If you could give advice to your younger self, what would that be?

R: I think if I could speak to the girl I was even fifteen years ago, I would tell her not to be so hard on herself. The failure she perceived herself to be when she couldn’t achieve the body type she was aiming for by using traditional diets - by depriving herself, counting calories, or even overexercising - was not, in fact, her failure. The diets she was on, as well as the messaging she received that told her she was not inherently “enough” as she was… those things were failing HER, not the other way around. 
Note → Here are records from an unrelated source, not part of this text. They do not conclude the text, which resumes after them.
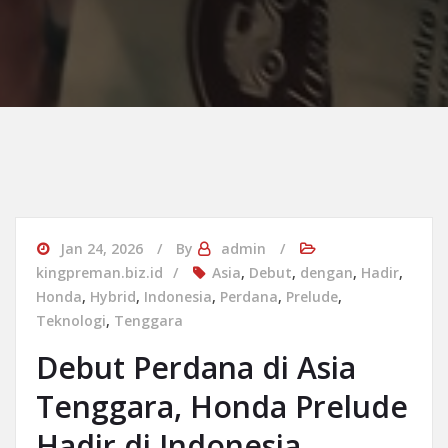
Jan 24, 2026
By
admin
kingpreman.biz.id
Asia
,
Debut
,
dengan
,
Hadir
,
Honda
,
Hybrid
,
Indonesia
,
Perdana
,
Prelude
,
Teknologi
,
Tenggara
Debut Perdana di Asia
Tenggara, Honda Prelude
Hadir di Indonesia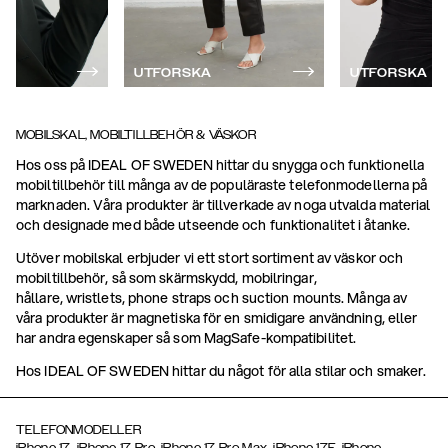
UTFORSKA
UTFORSKA
MOBILSKAL, MOBILTILLBEHÖR & VÄSKOR
Hos oss på IDEAL OF SWEDEN hittar du snygga och funktionella
mobiltillbehör till många av de populäraste telefonmodellerna på
marknaden. Våra produkter är tillverkade av noga utvalda material
och designade med både utseende och funktionalitet i åtanke.
Utöver mobilskal erbjuder vi ett stort sortiment av väskor och
mobiltillbehör, så som skärmskydd, mobilringar,
hållare, wristlets, phone straps och suction mounts. Många av
våra produkter är magnetiska för en smidigare användning, eller
har andra egenskaper så som MagSafe-kompatibilitet.
Hos IDEAL OF SWEDEN hittar du något för alla stilar och smaker.
TELEFONMODELLER
,
,
,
I’d also tell her that she’s not doomed to hate her body. She’s not doomed to be in a perpetual dieting cycle, or to always be at war with her own body, or to struggle with food forever. Even though my weight hasn’t dropped since the middle of last program due to all the stressors currently going on in my life, the gift that this program has already given me is that I am simply no longer at war with my body, and I no longer feel doomed to be in that war until the day I die. I know my relationship with food has improved, and I know where the work of this program will take me, in the end: to a goal weight that I’ll have all the skills to be able to maintain, always. I still have about 30-35lbs to go, I think. But the greatest battle for me has already been won, and the best gift the program could have given me I’ve already received: that sense of security and calm that comes with the knowledge of where I am going, and that I have the skills required to get there, no matter how long it may take.


What was your favourite thing to eat while following the program?

R: I’m always and forever a breakfast girlie! Full-fat, lactose-free yoghurt, topped with organic coconut shavings, chia seeds, pumpkin seeds, flax, raisins, organic almond butter and local wildflower honey. So delicious!

What experiences with the Livy Method most helped you build your self-confidence?

R: See above 😉. It’s that security in knowing that the dieting cycle is OVER, even though I’m not actually done my weight loss journey. That’s the magic of it all!